Capuano: "Lotta salvezza, tre neopromosse, Lecce e occhio alla Lazio". Il Cagliari non è tra le squadre indicate a rischio
Il giornalista Giovanni Capuano, in un approfondimento pubblicato su Panorama, ha tracciato la propria griglia di partenza della Serie A 2026/27, individuando le favorite per lo Scudetto, le candidate alla Champions League e le squadre maggiormente esposte al rischio retrocessione. Un'analisi nella quale il Cagliari non compare tra le formazioni inserite nel gruppo delle principali candidate alla lotta per non retrocedere.
La corsa salvezza secondo Capuano
Nel capitolo dedicato alle squadre che dovranno guardarsi alle spalle, il giornalista parte dalle tre neopromosse: "Provando a limitare il campo, ci inseriamo le tre neopromosse (Monza un po' più strutturato di Frosinone e Venezia) per le quali sarà bene non farsi ingannare da una possibile buona partenza autunnale". A queste Capuano aggiunge il Lecce e, a sorpresa, la Lazio: "Altre?
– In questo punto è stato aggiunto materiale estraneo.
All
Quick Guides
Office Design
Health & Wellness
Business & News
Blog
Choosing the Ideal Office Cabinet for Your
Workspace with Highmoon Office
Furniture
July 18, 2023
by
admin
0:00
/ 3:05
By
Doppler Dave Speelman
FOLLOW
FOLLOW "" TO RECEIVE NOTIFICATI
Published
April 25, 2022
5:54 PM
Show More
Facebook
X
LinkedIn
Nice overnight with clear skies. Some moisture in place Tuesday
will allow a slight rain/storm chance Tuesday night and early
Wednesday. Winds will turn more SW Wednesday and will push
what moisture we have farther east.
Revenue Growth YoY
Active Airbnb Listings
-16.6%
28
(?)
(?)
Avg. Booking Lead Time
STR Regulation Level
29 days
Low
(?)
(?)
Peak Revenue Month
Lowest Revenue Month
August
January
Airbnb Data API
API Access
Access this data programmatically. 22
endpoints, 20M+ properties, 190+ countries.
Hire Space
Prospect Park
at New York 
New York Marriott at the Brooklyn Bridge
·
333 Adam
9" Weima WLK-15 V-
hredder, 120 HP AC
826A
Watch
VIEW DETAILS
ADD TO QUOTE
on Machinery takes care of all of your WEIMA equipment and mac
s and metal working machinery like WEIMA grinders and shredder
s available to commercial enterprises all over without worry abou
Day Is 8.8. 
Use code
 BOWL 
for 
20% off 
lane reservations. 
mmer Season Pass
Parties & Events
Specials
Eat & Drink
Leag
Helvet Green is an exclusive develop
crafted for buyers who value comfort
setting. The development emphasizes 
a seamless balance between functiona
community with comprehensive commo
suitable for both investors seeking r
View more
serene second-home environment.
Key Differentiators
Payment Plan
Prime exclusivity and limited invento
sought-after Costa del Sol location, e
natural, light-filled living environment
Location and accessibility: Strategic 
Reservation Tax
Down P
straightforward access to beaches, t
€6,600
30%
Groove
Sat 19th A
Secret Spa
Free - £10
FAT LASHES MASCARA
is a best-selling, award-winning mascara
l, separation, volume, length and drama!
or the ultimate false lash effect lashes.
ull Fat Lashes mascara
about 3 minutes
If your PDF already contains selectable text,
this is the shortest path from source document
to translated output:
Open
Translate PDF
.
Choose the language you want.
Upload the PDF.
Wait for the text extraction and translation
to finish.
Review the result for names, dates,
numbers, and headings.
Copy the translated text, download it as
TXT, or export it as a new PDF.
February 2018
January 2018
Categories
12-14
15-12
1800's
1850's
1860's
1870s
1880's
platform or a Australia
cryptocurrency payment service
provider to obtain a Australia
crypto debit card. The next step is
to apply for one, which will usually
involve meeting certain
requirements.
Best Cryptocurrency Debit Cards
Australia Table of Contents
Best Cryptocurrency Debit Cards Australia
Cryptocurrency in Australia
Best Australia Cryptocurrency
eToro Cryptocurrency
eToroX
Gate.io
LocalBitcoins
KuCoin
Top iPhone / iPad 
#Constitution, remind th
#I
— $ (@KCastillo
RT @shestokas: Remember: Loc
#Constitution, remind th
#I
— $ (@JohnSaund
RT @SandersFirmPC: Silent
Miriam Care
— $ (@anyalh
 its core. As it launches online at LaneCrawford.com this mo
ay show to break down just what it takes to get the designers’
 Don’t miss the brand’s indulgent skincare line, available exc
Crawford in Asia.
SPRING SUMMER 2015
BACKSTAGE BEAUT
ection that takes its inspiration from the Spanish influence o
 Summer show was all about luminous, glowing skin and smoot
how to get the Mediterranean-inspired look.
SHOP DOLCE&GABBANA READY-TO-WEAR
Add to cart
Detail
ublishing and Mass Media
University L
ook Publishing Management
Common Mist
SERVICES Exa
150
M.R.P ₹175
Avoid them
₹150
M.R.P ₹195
Il solito Lecce, ormai abbonato alle volate per non retrocedere. E poi occhio alla Lazio se Gattuso non riuscirà in fretta a creare uno stimolo tecnico e ambientale a una squadra e un ambiente oltre l'orlo della depressione". Nessun riferimento, dunque, al Cagliari di Fabio Pisacane nel gruppo delle squadre considerate maggiormente a rischio alla vigilia del campionato.
Inter-Napoli per lo Scudetto
Per il titolo Capuano vede invece una sfida principalmente a due. L'Inter parte con i favori del pronostico, ma il Napoli di Massimiliano Allegri viene considerato in grado di contendere lo Scudetto ai nerazzurri. "L'Inter campione d'Italia lotta per lo scudetto ed è la favorita d'obbligo", scrive Capuano, che sul Napoli aggiunge: "Se Allegri saprà dargli equilibrio non c'è ragione per immaginare gli orfani di Conte sotto la 'quota 80' che significa correre per il titolo". Alle loro spalle, per la zona Champions, il giornalista individua Roma, Juventus, Como e Milan, mentre Atalanta, Fiorentina e Bologna vengono collocate nel gruppo delle squadre che possono puntare all'Europa.